Welcome to adulthood. Nothing gets you there quicker than your first job.
That’s a job; what about a career? Doesn’t the very word career sound so much better, so much happier, than just a job? Merriam-Webster’s Collegiate Dictionary highlights the difference.
A job is defined as a “piece of work; especially in a small, miscellaneous piece of work undertaken on order at a stated rate.” A job, then is a piece of work, small and miscellaneous. Doesn’t sound very impressive, does it? Career, on the other hand, is something different. Career is defined as “a field for or pursuit of consecutive progressive achievement especially in public, professional, or business life.” Now, that’s more like it.
Career even has the word pursuit in its definition. Surely you’re getting closer to happiness when you have a career.
I wish I could say that a career is a surefire path to happiness. Unfortunately, in my experience, it’s no guarantee. Imagine the difficulty a person faces who, after four years of college, decides their academic path isn’t leading to happiness. Then imagine the difficulty a person faces who, after 25 years in a career decides their career path isn’t leading to happiness. Careers take time, energy, and resources to build, often in greater proportion even to education. The disappointment, then, when a career doesn’t lead to happiness can be devastating. Often it comes at a time when the person has greater obligations and responsbilities than they did while in school.
Jobs, even careers, often come with a “what-have-you-done-for-me-lately” component. It’s all about what’s happening right now. Supervisors come and go, expectations change, technology changes, and responsibilities change.
I have known far too many people who become so comfortable in their job that they choose to derive their happiness form their careers, only to find, after 20 years with the same company, they wound up with a crystal clock with their name on it, a hearty handshake of thanks, and a pink slip during the next round of downsizing.
With all the changes that take place in a job or in a career, the one change I didn’t mention above is the fact that often people change. As individuals mature and age, they may one day find they have changed slowly over time so that they no longer “fit” the career they’ve chosen.

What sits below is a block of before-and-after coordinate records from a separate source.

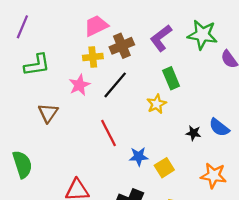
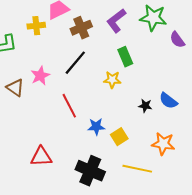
yellow cross: (93, 57) -> (36, 26), moved
pink star: (79, 85) -> (40, 76), moved
yellow star: (157, 104) -> (112, 80), turned 30
brown triangle: (48, 113) -> (15, 88), turned -30

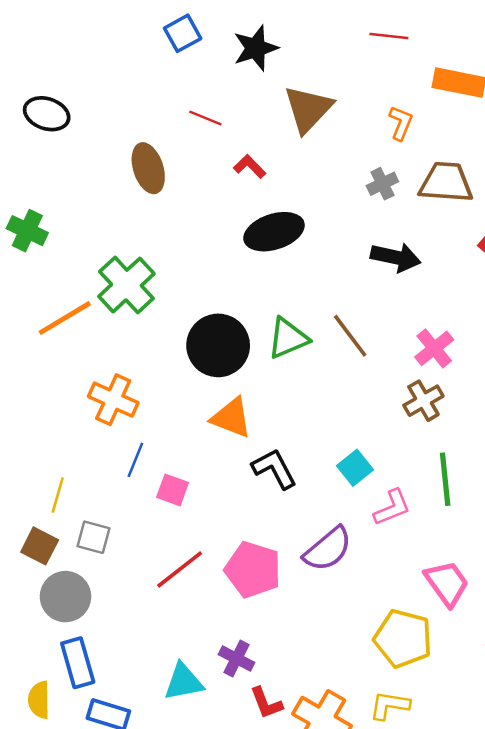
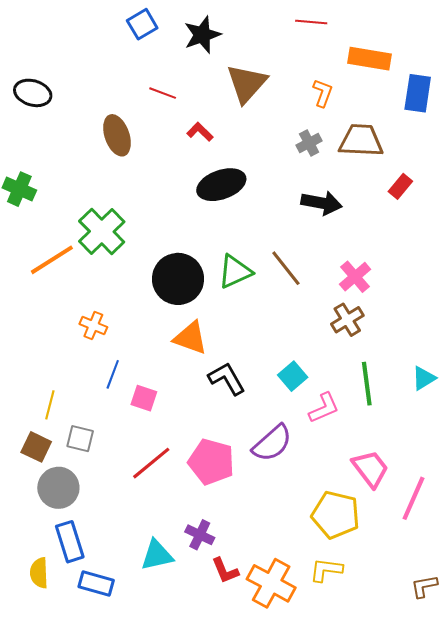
orange cross: (113, 400) -> (93, 326), size x0.7

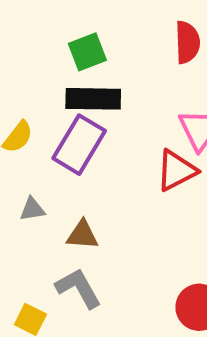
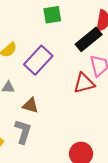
black rectangle: (93, 99) -> (89, 39), moved, turned -52
gray L-shape: (78, 288) -> (23, 132), turned 35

I heard of one man who spent over 20 years as a social worker, dealing with difficult, troubled, and in-trouble teenagers moving through the criminal justice system. He took up this career right after college and devoted considerable time and energy to it. There came a point, however, when he decided he just couldn’t do it anymore. Criminal justice was his career, but he gave it up because it wasn’t bringing him happiness. Instead, it had become a source of discouragement and despair. The job was the same, but he wasn’t. The demands of the job, which used to excite and motivate him, were now dragging him down, and he found he had to leave that career.
Careers promise a lot, and when they don’t deliver, the results can be anything but happy.
Do you associate work with happiness? If so, how has it delivered and how has it fallen short?